The country then moves on, likely towards the next reactionary outburst. In the scheme of things, it should all be little more than a monsoon in a chai cup.
The news today that the Narendra Modi-led Indian government has filed a Rs6.4bn (US$99m) lawsuit against Nestlé in the wake of the supposed Maggi scandal at first looked just like one of these episodes.
There is the obvious political motivation: a nationalist government flexing its muscles, making sure the local division of the world’s biggest food company knows who is boss.
Perhaps Nestlé’s continued resistance to concur with the Indian food regulator, the FSSAI, that its Maggi noodles contained excessive amounts of lead, might have upset the Modi machine. You aren’t meant to disagree with NaMo.

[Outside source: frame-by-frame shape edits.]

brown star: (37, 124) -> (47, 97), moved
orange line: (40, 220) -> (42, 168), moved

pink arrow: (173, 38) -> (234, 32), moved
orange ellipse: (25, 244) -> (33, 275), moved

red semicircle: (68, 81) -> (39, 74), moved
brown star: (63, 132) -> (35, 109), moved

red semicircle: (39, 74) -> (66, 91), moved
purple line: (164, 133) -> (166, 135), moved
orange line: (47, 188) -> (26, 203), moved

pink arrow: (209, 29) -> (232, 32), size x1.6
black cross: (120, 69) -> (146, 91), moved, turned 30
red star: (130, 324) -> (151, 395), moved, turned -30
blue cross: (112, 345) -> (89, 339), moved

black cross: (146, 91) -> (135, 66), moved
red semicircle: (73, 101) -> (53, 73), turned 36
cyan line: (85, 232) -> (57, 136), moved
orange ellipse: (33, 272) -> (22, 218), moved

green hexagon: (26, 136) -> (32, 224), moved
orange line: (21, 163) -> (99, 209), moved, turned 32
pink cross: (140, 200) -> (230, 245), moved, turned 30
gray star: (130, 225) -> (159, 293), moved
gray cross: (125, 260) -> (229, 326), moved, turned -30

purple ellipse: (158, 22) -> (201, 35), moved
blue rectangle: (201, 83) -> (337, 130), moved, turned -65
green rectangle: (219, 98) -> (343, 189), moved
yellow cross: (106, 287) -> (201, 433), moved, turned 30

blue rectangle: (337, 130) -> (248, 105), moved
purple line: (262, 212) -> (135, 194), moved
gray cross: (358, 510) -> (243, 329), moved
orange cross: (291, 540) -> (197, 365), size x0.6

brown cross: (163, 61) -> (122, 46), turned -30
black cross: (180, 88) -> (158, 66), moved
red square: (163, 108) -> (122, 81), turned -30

Perhaps the FSSAI’s shoddy handling of the affair necessitated moves to reestablish the regulator’s authority. Let’s not forget, after all, that it wasn’t the FSSAI’s testing that first led to the affair; rather it was a local food safety unit in Uttar Pradesh that published the initial finding, subsequently followed by other states.

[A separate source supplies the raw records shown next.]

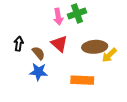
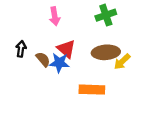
green cross: (77, 13) -> (106, 15), moved
pink arrow: (58, 17) -> (55, 16), moved
blue star: (38, 72) -> (59, 63), moved

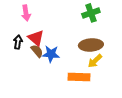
pink arrow: (55, 16) -> (26, 13), moved
red triangle: (66, 49) -> (36, 38), moved
yellow arrow: (122, 62) -> (95, 61), moved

Quite rightly questions have been asked why the apex food safety authority, with all its resources and clout, wasn’t at the forefront of investigations.
The FSSAI has been viewed as a regulator in disarray this year. Short-staffing, unilateral pronouncements and the ad-hoc issuance of endless guideline have forced thousands of tonnes of imports to spoil at quaysides.

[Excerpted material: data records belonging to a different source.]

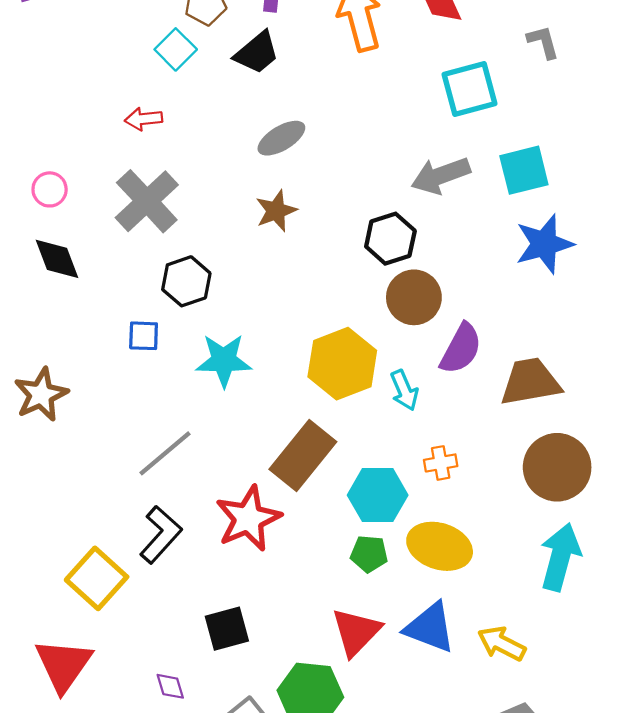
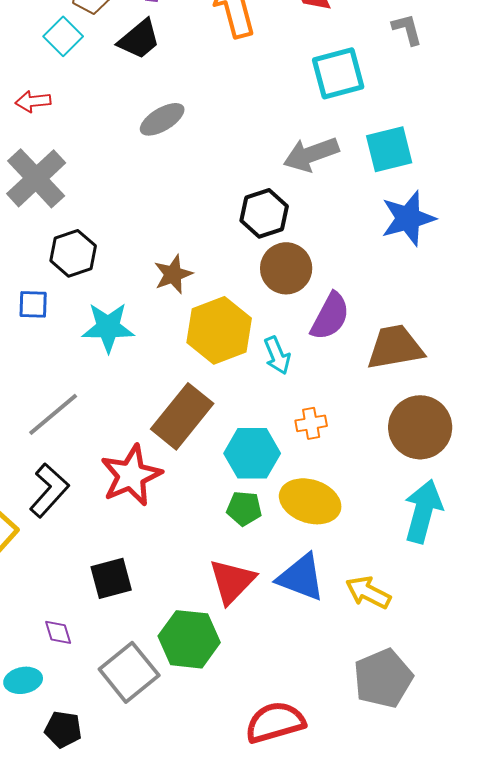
brown star: (276, 211) -> (173, 274), moved

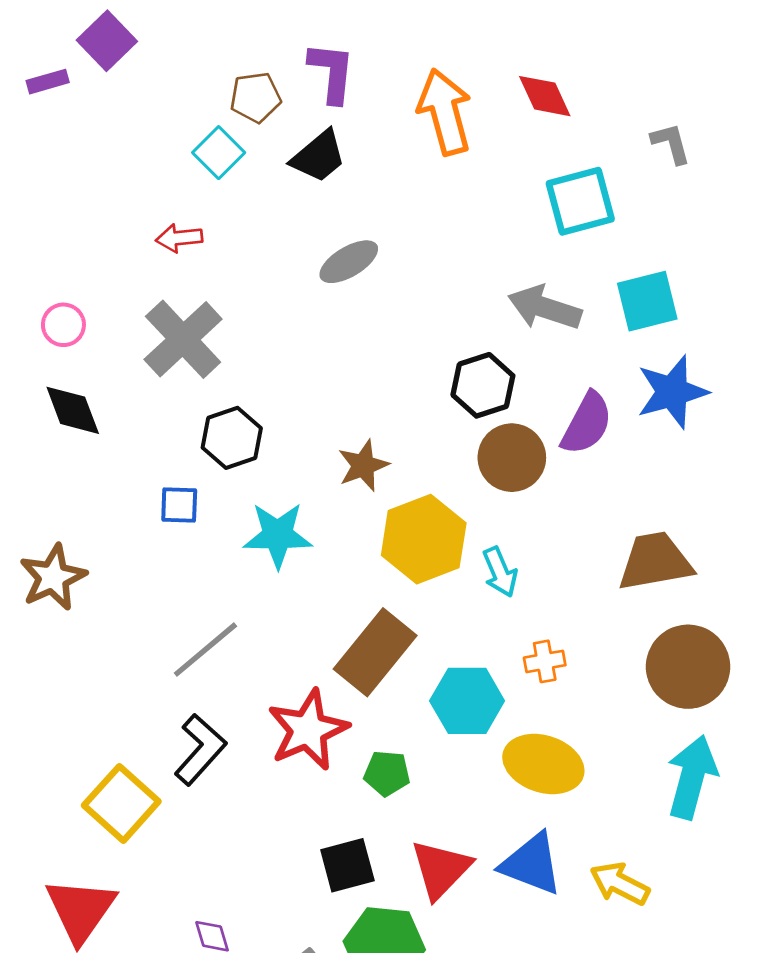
gray arrow: (311, 154) -> (545, 308), turned 38
purple semicircle: (330, 316) -> (587, 423), moved
green pentagon: (244, 508) -> (387, 773), moved
black square: (111, 578) -> (347, 865), moved

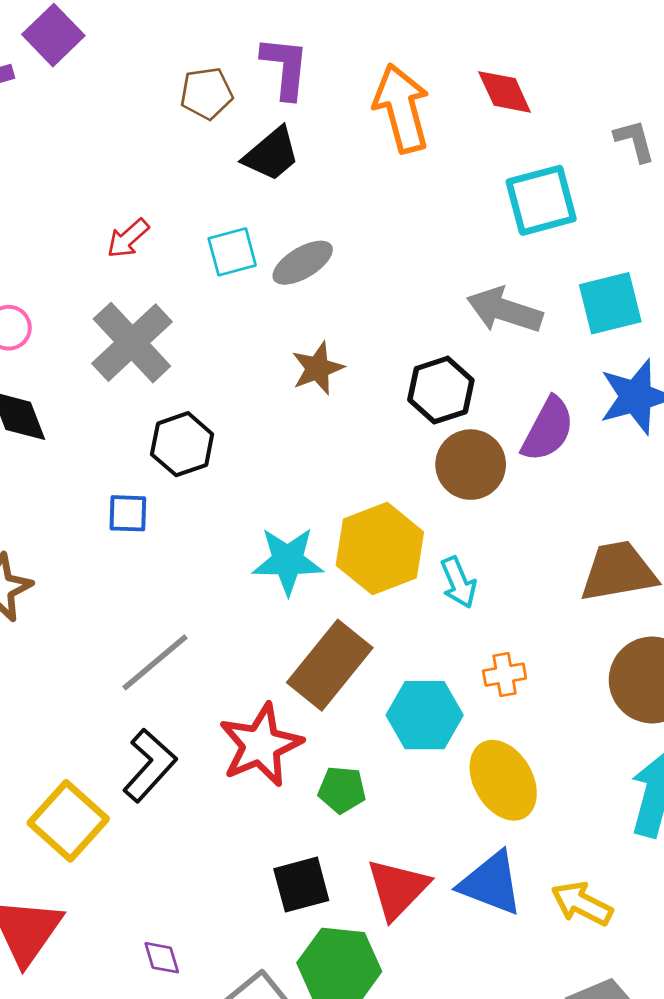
cyan square: (219, 153) -> (232, 252), moved, turned 30
red arrow: (179, 238) -> (128, 238), turned -36
brown star: (363, 466) -> (318, 368), moved
cyan star: (278, 535) -> (288, 561), moved
yellow ellipse: (543, 764) -> (503, 780), turned 42

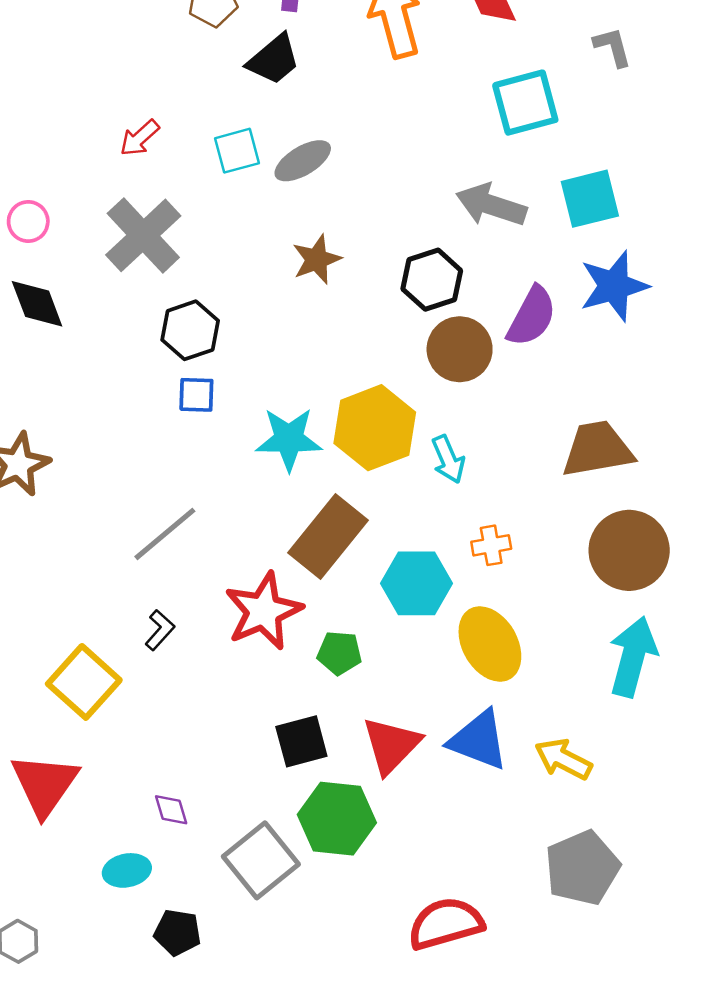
blue square: (128, 513) -> (196, 395), moved
black L-shape: (150, 765) -> (160, 630), size x0.6

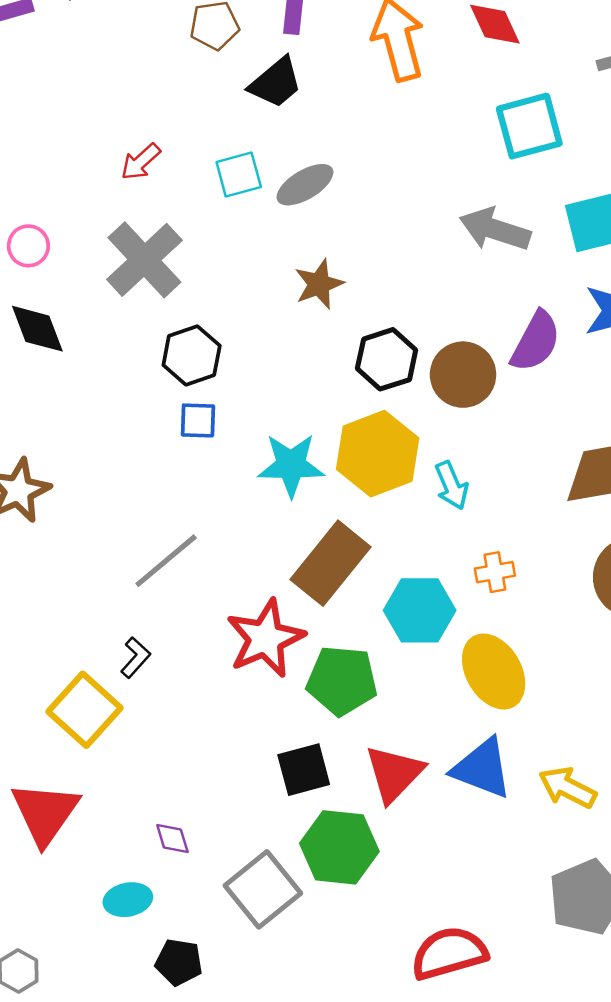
black hexagon: (432, 280) -> (387, 359), moved
black L-shape: (160, 630) -> (135, 657), moved
green pentagon: (339, 653) -> (342, 680), size x1.6

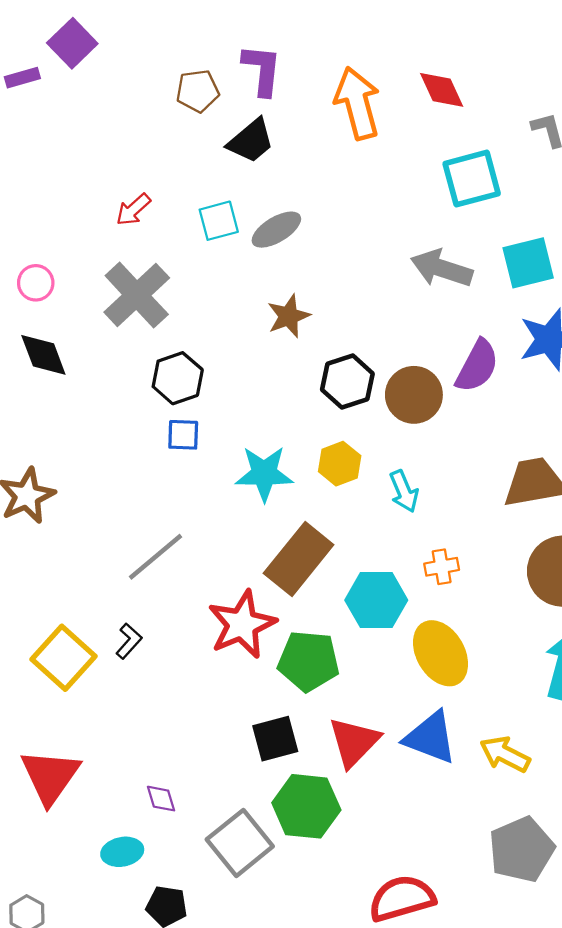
yellow hexagon: (378, 454) -> (340, 464), size x0.6
yellow square: (85, 710) -> (63, 658), moved

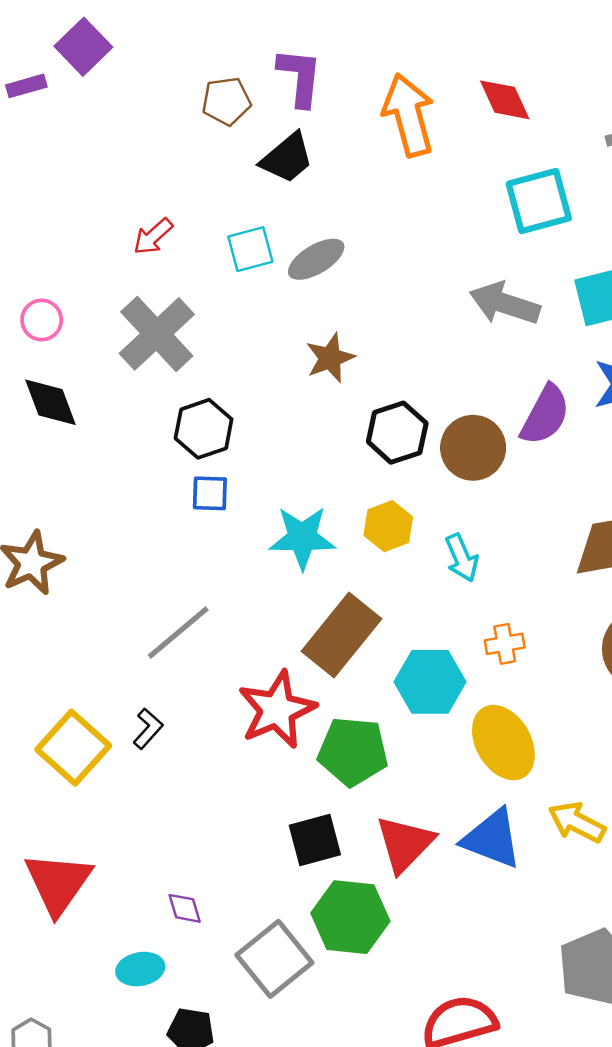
yellow arrow: (505, 754) -> (577, 822), moved

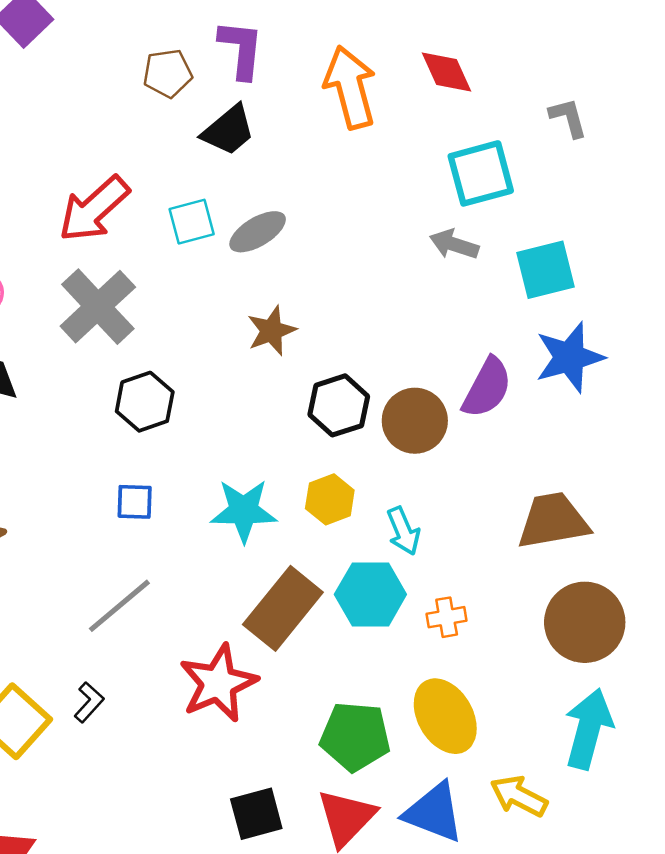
red arrow: (153, 236) -> (94, 209), size x1.8
gray arrow: (505, 304) -> (454, 244), moved, size x0.7
blue square: (210, 493) -> (135, 502), moved
cyan hexagon: (430, 682) -> (370, 594), moved
green pentagon: (353, 751) -> (355, 736), moved

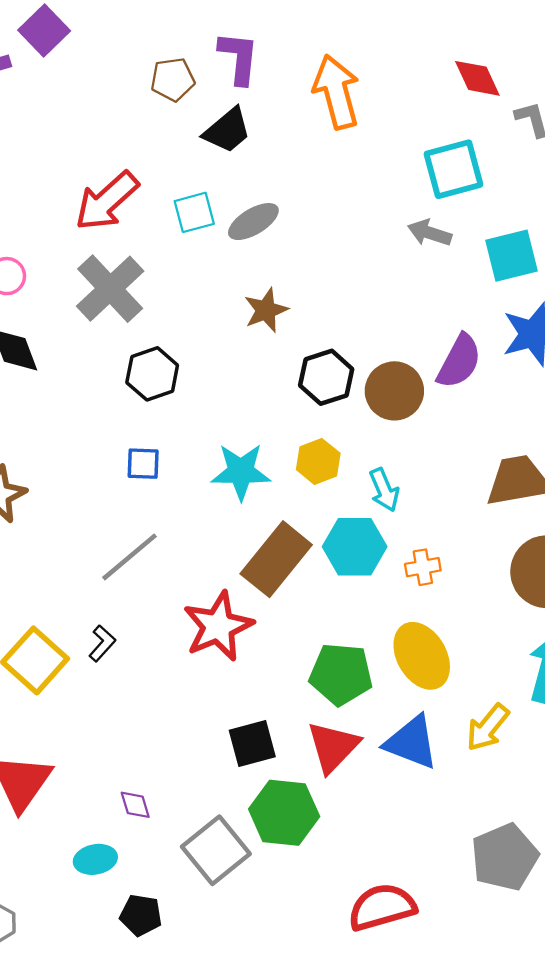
red diamond: (447, 72) -> (477, 78), moved
yellow arrow: (519, 796) -> (488, 727), turned -78

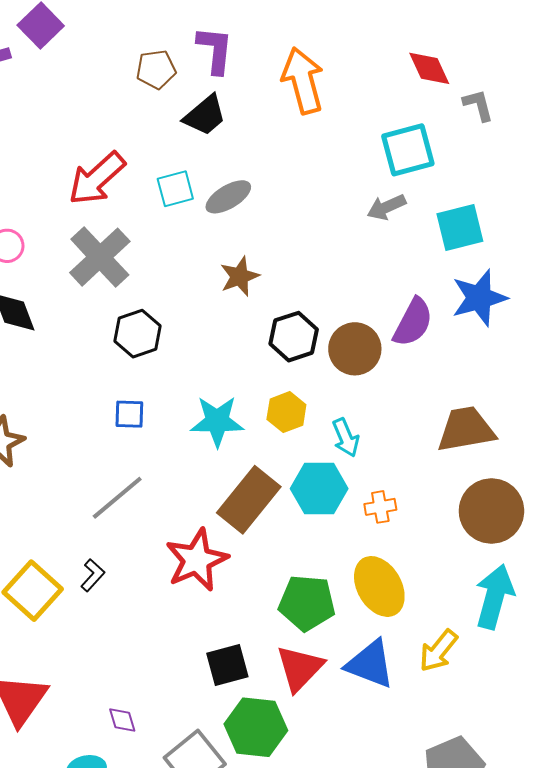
gray arrow: (430, 233) -> (386, 207), turned -42

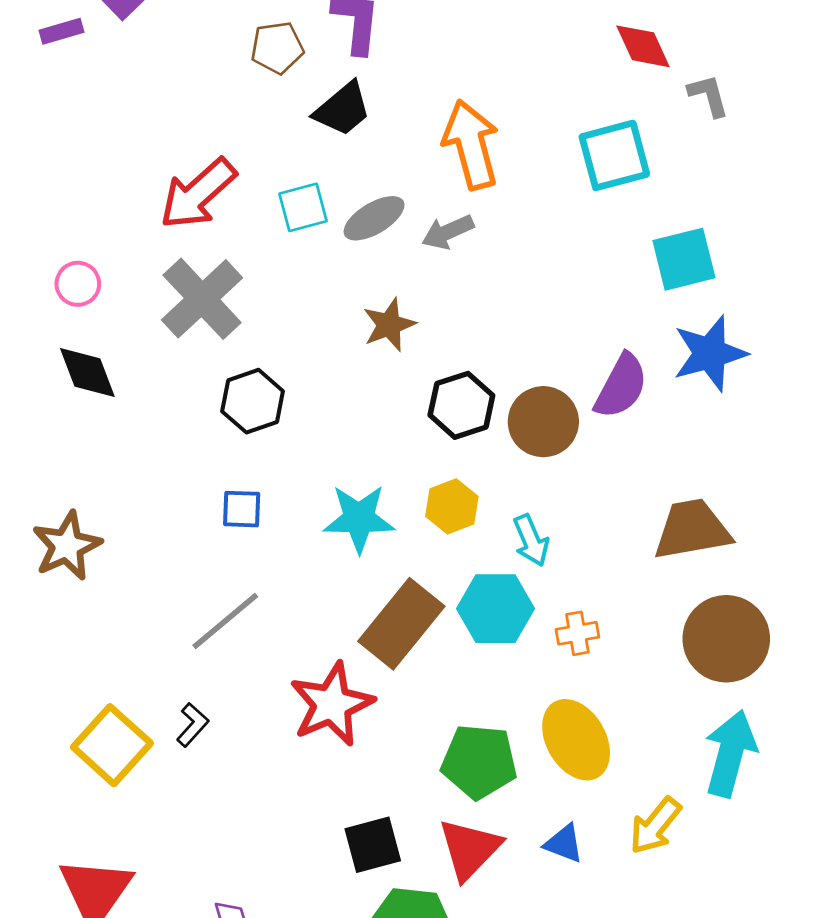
orange arrow: (303, 81) -> (471, 145), moved
gray arrow: (386, 207) -> (448, 232), moved
blue triangle: (370, 664) -> (564, 843), size x0.6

The regulator wasn’t even able to find a chairman between January and the end of July even though it had plenty of warning of when the previous incumbent would leave his office.
Just yesterday, we reported on how the food industry is fearing a return of the days of the “inspector raj” as a result of the FSSAI’s approach to regulation.
Taking Nestlé to court for so-called compensation for Indians who have eaten its supposedly dangerous noodles is an effective way to show this lame regulatory duck has teeth.
Yet, to complicate matters, Indian laboratories in Goa and Mysore recently cleared the noodles, but these findings were dismissed high-handedly by the FSSAI, saying there had been lapses in the tests.
The legal action has thrown up a number of questions that need answering. Having made the claim on behalf of consumers, how does the government, should it win the action, plan to compensate the millions of Indians who have eaten the noodles in question?
From a corporate point of view, how will the companies India is beseeching to invest in the food processing sector and beyond through increased foreign direct investment react to the state’s sudden appetite for litigation? So far, India has been doing a dreadful job in attracting foreign firms to its soil and then keeping them there.
And in a country where food standards regulations are often ignored with tragic consequences, will the authorities continue to pursue local corporate transgressors through the already overworked court system? This is unlikely.
In the wake of this ridiculous action, even Bollywood celebrities have found themselves drawn in, with some of the biggest names of screen reportedly being the subject of a complaint filed by a court in the state of Bihar for having endorsed Maggi—some of them in the distant past.
“Reading the news about me being sued for doing the Maggie [sic] commercial over 12 years ago ? 12 years ago ? How does that happen ?” tweeted Preity Zinta.
Beyond our initial reaction of incredulity at the news, we now fear that the authorities might actually be forced to follow through.
The news has spread across the world—to countries like the US, whose Food and Drug Administration (FDA) this week gave Maggi noodles the green light after its own testing.
Accordingly, the world expects a transparent process and the courts—one branch of state that is largely impervious to corruption and reactionary pronouncements—are now in the spotlight.
The Bombay high court verdict on the case is expected soon. It has reserved its order, but has suggested that samples of Maggi noodles be re-tested. Nestlé has agreed to this, but the FSSAI has responded negatively.
Hopefully for Nestlé and the wider industry, the courts will see sense, as they so often do. India should not have taken such a half-baked action just to show a foreign multinational who is the boss—and done so with such a paucity of evidence on its side.